(Beginning of ENTRIES SHOWN)
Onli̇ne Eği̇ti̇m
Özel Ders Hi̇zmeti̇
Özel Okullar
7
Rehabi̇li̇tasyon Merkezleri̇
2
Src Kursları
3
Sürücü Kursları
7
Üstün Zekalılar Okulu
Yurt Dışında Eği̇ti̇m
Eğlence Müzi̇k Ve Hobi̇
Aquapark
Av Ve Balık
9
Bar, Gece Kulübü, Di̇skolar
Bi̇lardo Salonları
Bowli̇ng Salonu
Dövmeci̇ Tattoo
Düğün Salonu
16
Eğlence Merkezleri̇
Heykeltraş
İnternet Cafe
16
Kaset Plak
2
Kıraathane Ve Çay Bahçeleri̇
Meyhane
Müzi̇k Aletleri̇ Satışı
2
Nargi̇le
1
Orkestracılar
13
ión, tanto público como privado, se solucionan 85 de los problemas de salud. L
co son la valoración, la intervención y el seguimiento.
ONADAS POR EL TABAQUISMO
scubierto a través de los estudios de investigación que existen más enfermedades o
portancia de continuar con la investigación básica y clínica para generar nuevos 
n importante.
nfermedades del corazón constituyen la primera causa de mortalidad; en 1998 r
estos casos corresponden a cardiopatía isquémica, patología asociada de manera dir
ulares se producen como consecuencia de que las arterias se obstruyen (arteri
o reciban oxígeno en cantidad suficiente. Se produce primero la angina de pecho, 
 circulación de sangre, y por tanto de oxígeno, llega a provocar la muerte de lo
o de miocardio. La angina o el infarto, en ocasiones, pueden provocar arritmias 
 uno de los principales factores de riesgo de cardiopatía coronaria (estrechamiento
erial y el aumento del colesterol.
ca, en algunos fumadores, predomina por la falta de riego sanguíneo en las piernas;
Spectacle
(End of ENTRIES SHOWN)
(Beginning of ENTRIES SHOWN)
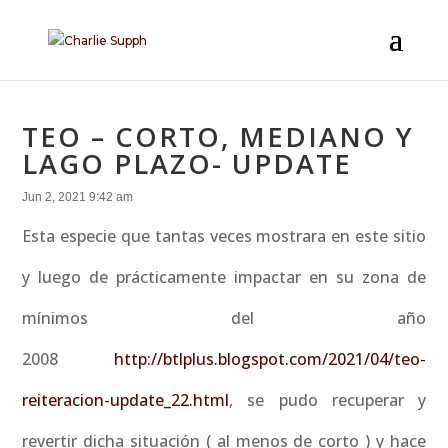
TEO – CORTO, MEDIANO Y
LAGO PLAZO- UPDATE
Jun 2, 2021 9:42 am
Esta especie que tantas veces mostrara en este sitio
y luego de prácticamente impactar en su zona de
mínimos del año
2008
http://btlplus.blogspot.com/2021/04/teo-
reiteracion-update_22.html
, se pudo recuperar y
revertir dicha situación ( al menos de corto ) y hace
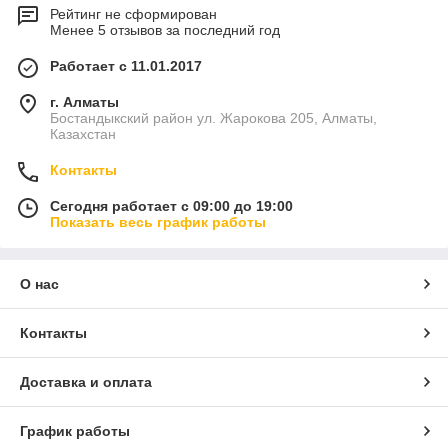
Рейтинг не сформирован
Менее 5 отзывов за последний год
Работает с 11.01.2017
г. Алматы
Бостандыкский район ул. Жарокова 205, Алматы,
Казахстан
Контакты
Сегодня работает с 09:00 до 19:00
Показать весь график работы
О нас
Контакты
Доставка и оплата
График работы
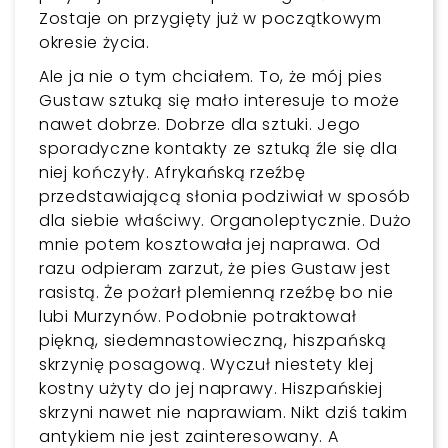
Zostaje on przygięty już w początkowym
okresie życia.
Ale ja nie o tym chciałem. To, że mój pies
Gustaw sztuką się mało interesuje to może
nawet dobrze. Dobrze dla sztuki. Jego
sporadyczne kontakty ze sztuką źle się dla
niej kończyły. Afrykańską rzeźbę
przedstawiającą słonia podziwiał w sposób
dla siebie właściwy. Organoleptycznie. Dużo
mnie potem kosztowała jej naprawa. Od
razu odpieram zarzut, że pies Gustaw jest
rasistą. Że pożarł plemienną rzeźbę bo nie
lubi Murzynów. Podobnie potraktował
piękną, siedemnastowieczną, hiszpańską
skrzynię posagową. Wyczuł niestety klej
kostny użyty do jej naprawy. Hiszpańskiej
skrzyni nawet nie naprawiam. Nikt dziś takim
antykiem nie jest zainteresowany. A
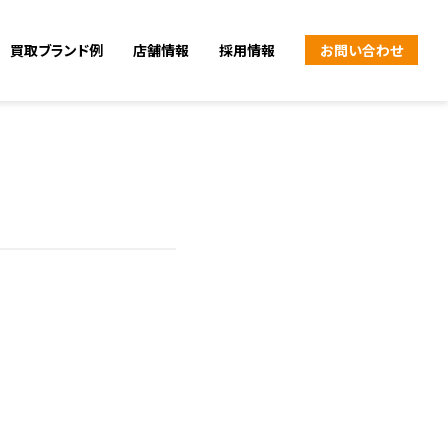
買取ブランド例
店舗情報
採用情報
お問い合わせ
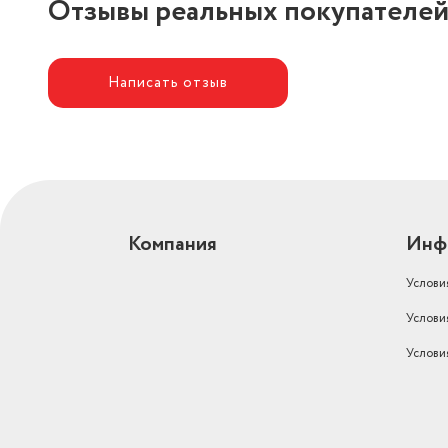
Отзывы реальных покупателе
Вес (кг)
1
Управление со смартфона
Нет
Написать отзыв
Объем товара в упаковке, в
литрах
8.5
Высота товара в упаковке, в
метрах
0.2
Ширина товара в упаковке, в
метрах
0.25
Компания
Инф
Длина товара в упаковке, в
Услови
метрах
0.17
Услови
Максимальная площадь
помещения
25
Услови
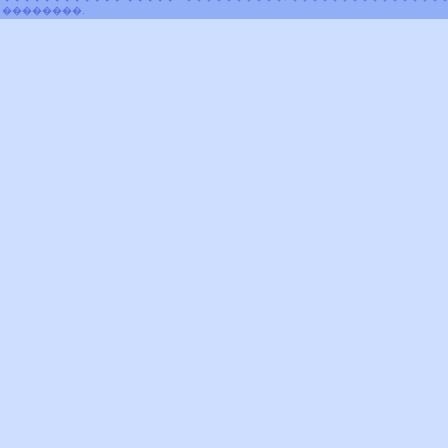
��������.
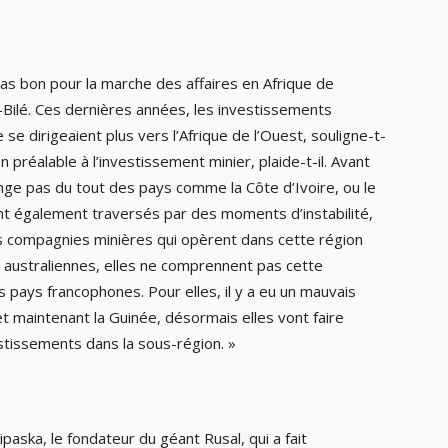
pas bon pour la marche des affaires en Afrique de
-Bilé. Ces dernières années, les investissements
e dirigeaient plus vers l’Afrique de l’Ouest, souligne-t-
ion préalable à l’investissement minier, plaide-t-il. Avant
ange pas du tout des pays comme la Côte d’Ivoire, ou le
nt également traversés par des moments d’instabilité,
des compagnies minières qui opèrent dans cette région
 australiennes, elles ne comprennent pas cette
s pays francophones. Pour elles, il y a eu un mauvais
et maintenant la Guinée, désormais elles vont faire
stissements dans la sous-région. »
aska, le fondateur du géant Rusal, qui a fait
(End of ENTRIES SHOWN)
(Beginning of ENTRIES SHOWN)
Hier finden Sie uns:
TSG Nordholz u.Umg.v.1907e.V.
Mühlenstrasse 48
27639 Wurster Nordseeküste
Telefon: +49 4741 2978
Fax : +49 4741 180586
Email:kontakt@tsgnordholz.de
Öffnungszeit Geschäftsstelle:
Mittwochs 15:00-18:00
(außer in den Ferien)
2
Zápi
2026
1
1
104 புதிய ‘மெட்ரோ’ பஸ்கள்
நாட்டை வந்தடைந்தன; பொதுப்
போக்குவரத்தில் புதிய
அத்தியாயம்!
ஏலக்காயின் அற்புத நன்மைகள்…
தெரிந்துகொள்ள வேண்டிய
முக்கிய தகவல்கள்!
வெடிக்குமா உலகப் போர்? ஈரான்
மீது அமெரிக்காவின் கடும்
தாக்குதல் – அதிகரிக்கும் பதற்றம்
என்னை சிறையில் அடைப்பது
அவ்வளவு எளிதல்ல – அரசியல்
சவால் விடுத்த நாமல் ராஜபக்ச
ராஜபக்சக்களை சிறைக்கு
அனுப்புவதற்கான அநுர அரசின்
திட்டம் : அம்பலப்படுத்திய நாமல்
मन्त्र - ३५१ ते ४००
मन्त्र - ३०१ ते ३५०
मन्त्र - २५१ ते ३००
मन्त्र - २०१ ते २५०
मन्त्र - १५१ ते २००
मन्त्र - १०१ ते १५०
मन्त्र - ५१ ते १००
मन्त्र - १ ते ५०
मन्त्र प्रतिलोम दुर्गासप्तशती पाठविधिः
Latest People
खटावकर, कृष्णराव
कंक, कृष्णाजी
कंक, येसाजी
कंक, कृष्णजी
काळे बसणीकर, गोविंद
(End of ENTRIES SHOWN)
**WHAT TO WORK ON**
Copy out the lines above exactly, beginning at the one that contains "Yurt Dışında Eği̇ti̇m" and ending at the one that contains "o de miocardio.".

**WRITTEN SOLUTION**
Yurt Dışında Eği̇ti̇m
Eğlence Müzi̇k Ve Hobi̇
Aquapark
Av Ve Balık
9
Bar, Gece Kulübü, Di̇skolar
Bi̇lardo Salonları
Bowli̇ng Salonu
Dövmeci̇ Tattoo
Düğün Salonu
16
Eğlence Merkezleri̇
Heykeltraş
İnternet Cafe
16
Kaset Plak
2
Kıraathane Ve Çay Bahçeleri̇
Meyhane
Müzi̇k Aletleri̇ Satışı
2
Nargi̇le
1
Orkestracılar
13
ión, tanto público como privado, se solucionan 85 de los problemas de salud. L
co son la valoración, la intervención y el seguimiento.
ONADAS POR EL TABAQUISMO
scubierto a través de los estudios de investigación que existen más enfermedades o
portancia de continuar con la investigación básica y clínica para generar nuevos 
n importante.
nfermedades del corazón constituyen la primera causa de mortalidad; en 1998 r
estos casos corresponden a cardiopatía isquémica, patología asociada de manera dir
ulares se producen como consecuencia de que las arterias se obstruyen (arteri
o reciban oxígeno en cantidad suficiente. Se produce primero la angina de pecho, 
 circulación de sangre, y por tanto de oxígeno, llega a provocar la muerte de lo
o de miocardio. La angina o el infarto, en ocasiones, pueden provocar arritmias 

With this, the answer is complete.